The Constitution is *only* a guarantee if it is looked at and used as such. When responsibilities are abdicated and the Union used to mere partisan or ideological goals, then it is subverted in whole in that doing as those do not account for all of the People. The Federal Government was formed to *govern* not *rule* nor *reign*. And its first duty, above all, is to protect the Union.
After we are the People of the United States we are then a UNION, even before Justice and the common defense. That is the priority we are given and agreed to since 1787. I adhere to that as all Citizen *must*: it is Our Duty to do so. And that comes before any mention of *rights* in the Constitution, so it takes precedence as a responsibility and those rights must be *used* to uphold that responsibility.
Or the Union, as we know it, ends.
After having read your comment, AJ, and that of AB Freedom’s in Canada, I am now of the bent that perhaps things are best well left alone and pristine.
Not that I believe a flag desecration amendment will be extant in any event; I believe that to be just what some are saying: an attempt to rally the GOP.
And, quite frankly, it’s the wrong issue to rally around. First securing and then totally closing the borders? If the GOP had actual eyes and ears, it would ramp THAT issue up to Priority Number One.
But they won’t because that would Stir The Pot and Lordy Lordy, we can’t have that — and listen to all those CONSTITUENTS who may BAIL on us just like those nasty CONSERVATIVES did during ARNOLD’S election. Zounds! They would have to MAKE A TOUGH DECISION and actually TAKE A CHANCE.
I’ll believe it when I see it.
Yes indeed. I am convinced. Leave the Constitution right where it is; untouched.
BZ
To turn the Nation requires One, just One Governor to step up to this plate and ask that the State be protected by the entirety of the United States being so protected.
One People with their State may reach a new accord so as to forcefully protect their State and then hand all invaders over as INVADERS and DEMAND protection.
And in either case the warning is: “Protect this Union or a new Convention shall be called by my State so that a Government that CAN protect us shall be formed.”

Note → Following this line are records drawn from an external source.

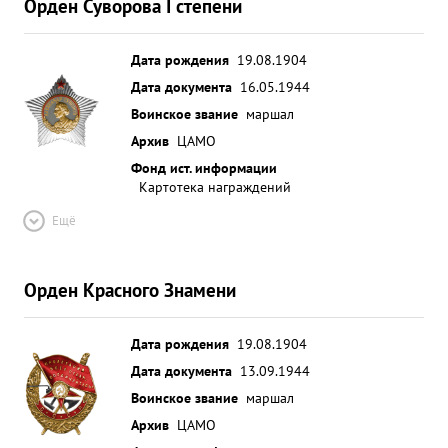
Орден Суворова I степени
Дата рождения
19.08.1904
Дата документа
16.05.1944
Воинское звание
маршал
Архив
ЦАМО
Фонд ист. информации
Картотека награждений
Ещё
Орден Красного Знамени
Дата рождения
19.08.1904
Дата документа
13.09.1944
Воинское звание
маршал
Архив
ЦАМО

One fine Shays away from the depths of the pit.
And if the choice is put of destruction of the Union by inaction or the possibility of a ledge we could fall upon on the way down into the abyss… who could say that such a ledge is not a better place from certain loss of Nation?
A Republic could easily withstand these tribulations. It did so in the 19th Century and We the People became stronger for it.
What we have today cannot withstand these problems and so will collapse into ruin, either by piece or whole, but wholly undermined unless the old and stable structure is found within the mass of additions and those additions lost. Try to keep it all and all is lost as the structure pulls firm ground down with it.
Lose much of the shambling structure now and the basis of liberty is saved and can move forward from such loss as it is on firm ground.
Each generation is challenged with the Loss of the Republic. Each has said so in its papers and memoirs and writings, and we scoff at them at our peril. They built hard to ward off such loss, but kept to the main structure… by adding on useless parts on unfirm ground we now find the entirety sinking… and can either watch in horror…
Or remain Citizens and say that much of what has been added on is folly and should be lost so We the People can re-assess what is absolutely *necessary* to have a government that *governs*. In welfare, health care, social security, agriculture, business administration… it has proven worse than useless. A Republic does not *do* these things… unless ‘Socialist’ is in front of it… and the United States was not formed to be that creature that devours heart and soul and lives and gives abject poverty to all.